AIM OF THE EXERCISE ▸ Lines from the one containing "877-673-1022" through the last line of the data are to be repeated word for word, both ends included.

BEGIN EXTRACTED ENTRIES

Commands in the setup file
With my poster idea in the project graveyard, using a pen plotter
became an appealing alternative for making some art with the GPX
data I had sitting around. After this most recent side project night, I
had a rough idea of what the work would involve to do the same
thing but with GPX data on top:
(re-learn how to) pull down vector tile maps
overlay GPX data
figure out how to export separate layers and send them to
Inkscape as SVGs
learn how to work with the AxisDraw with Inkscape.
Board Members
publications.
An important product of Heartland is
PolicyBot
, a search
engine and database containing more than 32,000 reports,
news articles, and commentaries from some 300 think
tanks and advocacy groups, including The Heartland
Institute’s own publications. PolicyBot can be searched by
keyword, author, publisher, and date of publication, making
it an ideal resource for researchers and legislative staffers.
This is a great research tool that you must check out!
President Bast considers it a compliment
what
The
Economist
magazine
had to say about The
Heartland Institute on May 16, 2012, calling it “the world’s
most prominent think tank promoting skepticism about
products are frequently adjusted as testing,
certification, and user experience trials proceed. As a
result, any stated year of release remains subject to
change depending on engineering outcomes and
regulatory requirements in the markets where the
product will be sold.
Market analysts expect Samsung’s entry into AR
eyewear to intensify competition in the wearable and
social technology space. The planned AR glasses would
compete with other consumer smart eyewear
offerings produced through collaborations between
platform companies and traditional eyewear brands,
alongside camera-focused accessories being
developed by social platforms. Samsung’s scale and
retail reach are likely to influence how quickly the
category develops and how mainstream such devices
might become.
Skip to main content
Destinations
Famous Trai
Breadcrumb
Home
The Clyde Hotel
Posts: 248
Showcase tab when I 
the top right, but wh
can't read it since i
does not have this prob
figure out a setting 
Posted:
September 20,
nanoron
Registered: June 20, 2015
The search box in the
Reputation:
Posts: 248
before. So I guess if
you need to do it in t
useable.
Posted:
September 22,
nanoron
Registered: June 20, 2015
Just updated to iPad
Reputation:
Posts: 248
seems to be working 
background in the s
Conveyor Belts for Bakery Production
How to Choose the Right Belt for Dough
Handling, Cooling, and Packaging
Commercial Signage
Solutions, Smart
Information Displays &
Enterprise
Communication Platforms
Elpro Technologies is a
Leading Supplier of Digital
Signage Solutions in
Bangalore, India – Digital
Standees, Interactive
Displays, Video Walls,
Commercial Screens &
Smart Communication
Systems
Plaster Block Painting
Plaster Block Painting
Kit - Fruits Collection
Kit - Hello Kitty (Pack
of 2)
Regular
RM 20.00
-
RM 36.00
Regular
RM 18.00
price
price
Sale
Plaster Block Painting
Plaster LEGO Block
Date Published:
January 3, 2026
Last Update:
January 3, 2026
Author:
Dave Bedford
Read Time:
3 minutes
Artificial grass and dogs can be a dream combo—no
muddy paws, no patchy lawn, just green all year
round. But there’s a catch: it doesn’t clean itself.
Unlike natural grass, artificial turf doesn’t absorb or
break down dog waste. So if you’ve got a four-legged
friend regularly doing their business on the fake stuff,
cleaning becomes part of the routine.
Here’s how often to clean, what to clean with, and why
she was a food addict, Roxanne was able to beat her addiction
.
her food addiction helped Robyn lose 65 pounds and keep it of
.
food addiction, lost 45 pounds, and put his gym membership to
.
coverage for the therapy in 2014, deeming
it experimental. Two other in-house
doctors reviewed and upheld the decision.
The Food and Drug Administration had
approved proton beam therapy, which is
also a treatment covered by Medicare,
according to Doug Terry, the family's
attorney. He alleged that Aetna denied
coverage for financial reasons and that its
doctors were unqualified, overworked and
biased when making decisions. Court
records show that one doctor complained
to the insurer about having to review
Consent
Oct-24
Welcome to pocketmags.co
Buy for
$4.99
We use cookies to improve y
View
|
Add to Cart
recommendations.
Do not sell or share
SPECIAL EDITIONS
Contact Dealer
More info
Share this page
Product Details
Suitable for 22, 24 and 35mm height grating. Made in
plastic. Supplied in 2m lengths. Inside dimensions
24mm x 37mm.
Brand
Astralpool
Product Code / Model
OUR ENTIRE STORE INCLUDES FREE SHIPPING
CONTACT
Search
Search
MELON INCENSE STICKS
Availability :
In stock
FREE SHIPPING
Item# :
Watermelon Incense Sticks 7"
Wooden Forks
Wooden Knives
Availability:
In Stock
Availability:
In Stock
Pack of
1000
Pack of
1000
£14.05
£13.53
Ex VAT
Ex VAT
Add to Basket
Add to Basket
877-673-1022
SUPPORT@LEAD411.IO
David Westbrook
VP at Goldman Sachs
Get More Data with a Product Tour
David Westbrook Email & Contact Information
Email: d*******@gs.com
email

END EXTRACTED ENTRIES

TASK OUTPUT ▸
877-673-1022
SUPPORT@LEAD411.IO
David Westbrook
VP at Goldman Sachs
Get More Data with a Product Tour
David Westbrook Email & Contact Information
Email: d*******@gs.com
email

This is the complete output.